(Rewrites throughout, with critics of reform effort)
By Wilda Asmarini and Fergus Jensen
JAKARTA, Dec 8 (Reuters) - Indonesia’s new government outlined steps on Monday to ensure state energy firm Pertamina has sufficient funding for major reforms in the sector, moves critics say may not be enough to eliminate entrenched corruption.
The former OPEC member hopes to build new storage facilities that will allow it to shift from buying crude, gasoline and diesel on the opaque spot market to stable long-term contracts with foreign producers, and reduce opportunities for mark-ups.
Given the need for funds for new facilities, Pertamina should not have to pay dividends to the government in 2015, said Rini Soemarno, the minister in charge of state firms, adding the government would push it to issue bonds in New York and Indonesia.
“The money will be used by Pertamina for investment in the energy sector, including partnerships for refinery developments and storage facilities,” Soemarno told reporters.
President Joko Widodo’s administration plans to allow state-owned firms such as Pertamina to use profits for capital expenditure rather than share it with the government, in efforts to support its development goals.
“We are not thinking about privatising Pertamina,” Soemarno said. “What is important is that Pertamina is transparent in its reporting and adopts global standards.”
“We will increase national reserves, develop storage and upgrade our refinery capacity from 800,000 bpd (barrels per day) to 1.5 million bpd,” she said, adding that the planned developments should be completed within four years.
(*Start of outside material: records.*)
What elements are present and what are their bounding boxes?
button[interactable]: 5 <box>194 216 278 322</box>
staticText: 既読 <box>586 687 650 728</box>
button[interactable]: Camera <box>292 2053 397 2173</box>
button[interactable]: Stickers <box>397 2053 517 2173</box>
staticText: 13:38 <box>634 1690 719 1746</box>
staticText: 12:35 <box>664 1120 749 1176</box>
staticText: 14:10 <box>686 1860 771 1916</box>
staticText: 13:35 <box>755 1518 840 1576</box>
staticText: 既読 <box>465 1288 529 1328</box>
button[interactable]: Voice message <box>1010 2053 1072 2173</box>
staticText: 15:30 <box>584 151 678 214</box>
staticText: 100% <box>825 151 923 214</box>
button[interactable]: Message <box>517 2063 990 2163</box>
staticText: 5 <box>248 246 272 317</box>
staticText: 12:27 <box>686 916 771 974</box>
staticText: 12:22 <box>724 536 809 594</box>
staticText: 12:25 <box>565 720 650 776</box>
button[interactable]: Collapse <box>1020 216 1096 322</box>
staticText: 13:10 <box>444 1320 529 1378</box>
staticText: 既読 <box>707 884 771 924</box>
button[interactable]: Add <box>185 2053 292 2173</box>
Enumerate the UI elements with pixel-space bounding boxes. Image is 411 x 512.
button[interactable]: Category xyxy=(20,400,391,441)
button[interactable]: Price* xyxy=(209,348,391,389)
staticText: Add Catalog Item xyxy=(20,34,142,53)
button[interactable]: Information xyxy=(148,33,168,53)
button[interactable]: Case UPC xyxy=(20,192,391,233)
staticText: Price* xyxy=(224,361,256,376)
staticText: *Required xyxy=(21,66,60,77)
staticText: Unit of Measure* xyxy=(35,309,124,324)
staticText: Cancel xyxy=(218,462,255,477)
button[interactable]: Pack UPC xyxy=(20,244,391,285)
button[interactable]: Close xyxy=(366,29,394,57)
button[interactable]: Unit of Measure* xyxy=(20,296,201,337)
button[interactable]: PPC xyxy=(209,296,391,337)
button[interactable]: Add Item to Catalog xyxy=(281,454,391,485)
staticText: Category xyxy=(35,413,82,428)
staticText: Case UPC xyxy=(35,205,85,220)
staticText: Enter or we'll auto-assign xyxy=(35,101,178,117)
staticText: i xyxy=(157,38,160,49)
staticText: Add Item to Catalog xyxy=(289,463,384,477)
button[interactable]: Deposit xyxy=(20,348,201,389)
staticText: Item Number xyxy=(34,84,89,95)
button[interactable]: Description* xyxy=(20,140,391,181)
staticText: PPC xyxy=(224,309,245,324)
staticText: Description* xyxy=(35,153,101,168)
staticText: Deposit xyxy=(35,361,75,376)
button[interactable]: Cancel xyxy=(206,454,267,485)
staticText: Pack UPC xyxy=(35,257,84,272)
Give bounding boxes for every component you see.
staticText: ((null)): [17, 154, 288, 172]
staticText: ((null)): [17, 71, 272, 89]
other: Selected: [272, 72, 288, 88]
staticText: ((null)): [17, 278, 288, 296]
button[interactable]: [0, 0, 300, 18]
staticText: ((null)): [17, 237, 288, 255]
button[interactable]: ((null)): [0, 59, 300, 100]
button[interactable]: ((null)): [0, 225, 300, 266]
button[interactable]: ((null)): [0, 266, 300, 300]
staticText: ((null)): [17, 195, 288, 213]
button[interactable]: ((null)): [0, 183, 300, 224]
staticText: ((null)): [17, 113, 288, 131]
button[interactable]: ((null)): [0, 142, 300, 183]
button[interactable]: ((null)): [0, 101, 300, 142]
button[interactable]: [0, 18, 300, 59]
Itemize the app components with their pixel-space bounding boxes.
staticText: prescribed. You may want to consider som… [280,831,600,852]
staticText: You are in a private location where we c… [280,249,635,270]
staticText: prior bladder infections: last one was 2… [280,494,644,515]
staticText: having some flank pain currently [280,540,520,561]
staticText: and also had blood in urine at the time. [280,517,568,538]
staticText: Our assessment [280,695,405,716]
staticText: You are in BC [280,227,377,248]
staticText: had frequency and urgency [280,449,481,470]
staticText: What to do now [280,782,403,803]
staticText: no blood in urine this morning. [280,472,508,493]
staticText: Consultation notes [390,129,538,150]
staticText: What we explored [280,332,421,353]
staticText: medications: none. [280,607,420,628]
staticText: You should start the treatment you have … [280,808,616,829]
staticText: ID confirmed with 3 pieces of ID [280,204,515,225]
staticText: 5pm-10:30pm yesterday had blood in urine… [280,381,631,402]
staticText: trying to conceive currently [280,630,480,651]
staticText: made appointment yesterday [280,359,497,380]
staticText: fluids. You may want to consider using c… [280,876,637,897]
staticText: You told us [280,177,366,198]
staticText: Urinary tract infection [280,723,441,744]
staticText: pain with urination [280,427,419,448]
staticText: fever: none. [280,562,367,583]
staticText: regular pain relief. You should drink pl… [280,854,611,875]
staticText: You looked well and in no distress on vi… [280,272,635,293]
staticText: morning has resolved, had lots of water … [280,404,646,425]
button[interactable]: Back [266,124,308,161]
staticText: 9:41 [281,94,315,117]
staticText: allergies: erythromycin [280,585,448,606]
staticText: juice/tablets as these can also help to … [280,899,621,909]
Also on Monday, Pertamina appointed three new directors for its upstream, processing and human resources divisions, after its entire board was dismissed late last month as part of efforts to improve transparency.
Widodo’s reforms have already met with scepticism from some lawmakers, NGOs and industry participants.
“When we see headlines like ‘war on mafia’, we think of James Bond in a silent operation. But when I look at the reform team, they have been passing on a lot of ideas to the media. I actually think this has been unproductive,” Reforminer Institute researcher Komaidi Notonegoro said at an oil event on Saturday.
Salamuddin Daeng, chairman of the Political Economy Association, said there was a “hidden agenda” behind the proposal to relocate Pertamina’s trading arm, Petral, to Indonesia.
“This is just oriented to replace the importer, without looking at the entire system,” Daeng said, urging the government to look at national banks’ capacity to fund energy trading.
Kardaya Wardika, who chairs the parliamentary energy and mineral resources commission, said the previous government had also tried to improve governance and he doubted the new team would have any more success.